## [YOUR OBJECTIVE]
Return every line of the listing that includes the string "world".

## [ENTRIES SUPPLIED]
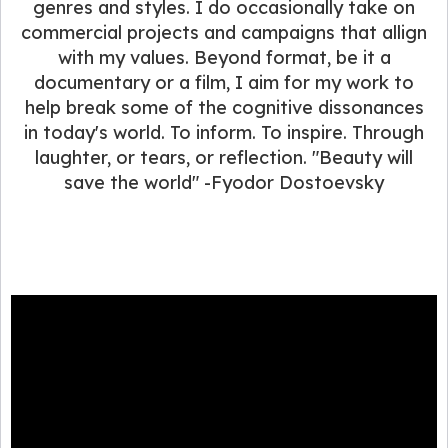
genres and styles. I do occasionally take on
commercial projects and campaigns that allign
with my values. Beyond format, be it a
documentary or a film, I aim for my work to
help break some of the cognitive dissonances
in today's world. To inform. To inspire. Through
laughter, or tears, or reflection. "Beauty will
save the world" -Fyodor Dostoevsky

## [RESULT FOR THIS EXERCISE]
in today's world. To inform. To inspire. Through
save the world" -Fyodor Dostoevsky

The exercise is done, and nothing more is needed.